**Work item**
Return every line of the data below that includes the string "HIIT".

Saved entries:
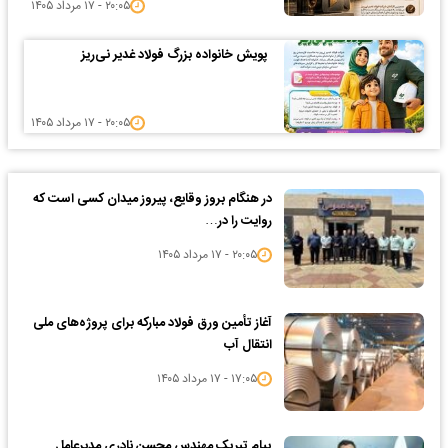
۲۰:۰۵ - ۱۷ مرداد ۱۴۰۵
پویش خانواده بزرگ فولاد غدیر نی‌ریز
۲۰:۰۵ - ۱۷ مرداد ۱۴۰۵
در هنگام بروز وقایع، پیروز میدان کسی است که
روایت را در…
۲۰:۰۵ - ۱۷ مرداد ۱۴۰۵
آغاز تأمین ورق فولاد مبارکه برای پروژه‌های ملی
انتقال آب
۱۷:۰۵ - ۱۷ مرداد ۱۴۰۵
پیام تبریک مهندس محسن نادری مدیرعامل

==

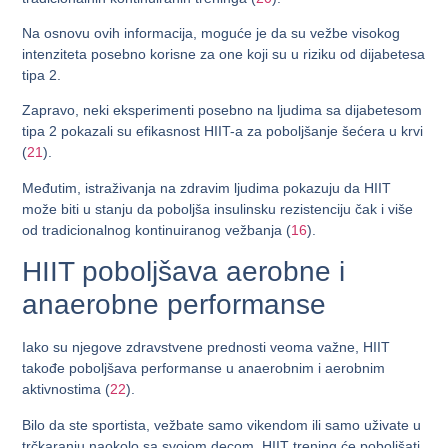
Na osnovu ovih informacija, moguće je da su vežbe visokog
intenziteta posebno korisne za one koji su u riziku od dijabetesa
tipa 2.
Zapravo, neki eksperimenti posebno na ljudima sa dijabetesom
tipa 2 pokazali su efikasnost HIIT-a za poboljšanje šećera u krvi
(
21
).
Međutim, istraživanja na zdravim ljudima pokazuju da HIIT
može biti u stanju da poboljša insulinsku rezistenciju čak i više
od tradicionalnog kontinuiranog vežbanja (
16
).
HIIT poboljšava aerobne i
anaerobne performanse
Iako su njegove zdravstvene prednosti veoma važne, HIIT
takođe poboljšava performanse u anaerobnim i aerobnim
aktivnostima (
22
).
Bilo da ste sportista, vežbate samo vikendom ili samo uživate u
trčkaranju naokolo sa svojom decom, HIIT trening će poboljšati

**Solved problem**
tipa 2 pokazali su efikasnost HIIT-a za poboljšanje šećera u krvi
Međutim, istraživanja na zdravim ljudima pokazuju da HIIT
HIIT poboljšava aerobne i
Iako su njegove zdravstvene prednosti veoma važne, HIIT
trčkaranju naokolo sa svojom decom, HIIT trening će poboljšati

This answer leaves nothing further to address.